The Social Security Administration (SSA) may also provide financial assistance via a one-time death benefit to the spouse or child of an eligible recipient. If the decedent was receiving Social Security before they passed, it is important that a family member contact the SSA as soon as possible to inform them of the passing and ensure that they receive all the benefits they may be entitled to.

Life insurance policies can be another source of funds to help cover final expenses. There are a number of different kinds of policies, but a small, permanent life insurance policy is useful for covering funeral costs (and possibly for leaving an inheritance). When choosing your level of coverage, it is important to remember that funeral costs are subject to inflation, but your policy is not protected against these fluctuations. Adequate research on today’s costs for your chosen funeral plan are not likely to reflect the price of such goods and services in 25 years.

“Payable on Death” bank accounts can also serve as a method of pre-paying for final expenses. This keeps funds safely in the bank under your name and only gives the beneficiary access to them upon your passing. Just be sure to entrust these funds intended for funeral arrangements to a family member or friend that you know and trust.

Burial Alternatives

Two arrangement options that tend to be more cost effective are cremation and whole body donation. Although cremation has been historically less common than traditional burial, its popularity is growing—especially in light of recent economic challenges. The average cost of cremation ranges from $700 to $1,200 compared to $7,000 to $10,000 for a funeral and burial in a cemetery. However, adding features such as a funeral service or renting a casket for a viewing beforehand can greatly increase the price. From there, cremains can be interred in a columbarium, scattered in a favorite place, stored in a family member’s home, buried, made into jewelry and countless other options.

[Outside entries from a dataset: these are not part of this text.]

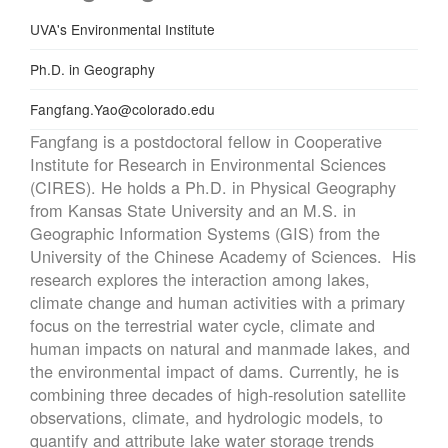
Department
UVA's Environmental Institute
Education
Ph.D. in Geography
Email
Fangfang.Yao@colorado.edu
Fangfang is a postdoctoral fellow in Cooperative
Institute for Research in Environmental Sciences
(CIRES). He holds a Ph.D. in Physical Geography
from Kansas State University and an M.S. in
Geographic Information Systems (GIS) from the
University of the Chinese Academy of Sciences. His
research explores the interaction among lakes,
climate change and human activities with a primary
focus on the terrestrial water cycle, climate and
human impacts on natural and manmade lakes, and
the environmental impact of dams. Currently, he is
combining three decades of high-resolution satellite
observations, climate, and hydrologic models, to
quantify and attribute lake water storage trends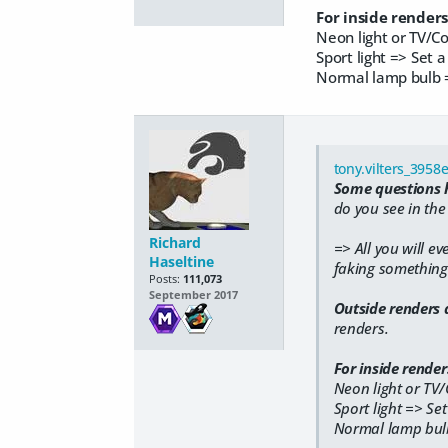
For inside renders
Neon light or TV/C
Sport light => Set a
​Normal lamp bulb =
tony.vilters_3958
Some questions h
do you see in the
Richard
=> All you will ev
Haseltine
faking something t
Posts:
111,073
September 2017
Outside renders 
renders.
For inside renders
Neon light or TV
Sport light => Set
​Normal lamp bulb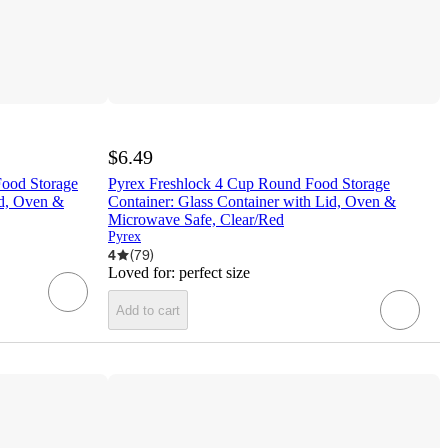
$6.49
Food Storage
Pyrex Freshlock 4 Cup Round Food Storage
id, Oven &
Container: Glass Container with Lid, Oven &
Microwave Safe, Clear/Red
Pyrex
4
(
79
)
Loved for:
perfect size
Add to cart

Whole body donation is another alternative for individuals who wish to continue giving back to society even after they have passed. Not only does this option contribute to the advancement of health and medical knowledge, but it is also free of cost to the deceased and their family members. For example, once a donor passes and is accepted into the program, MedCure, a non-transplant tissue bank, covers all costs associated with transportation, donation, and cremation. Families will receive their loved one’s cremains approximately six to 12 weeks later, and may even request an explanation of the medical benefit that resulted from their loved one’s donation.

Final arrangements are a reality that we all will face someday. It is a precious gift to give your family members as much peace of mind as possible and limited financial responsibility when it comes to carrying out your wishes at an already emotionally trying time.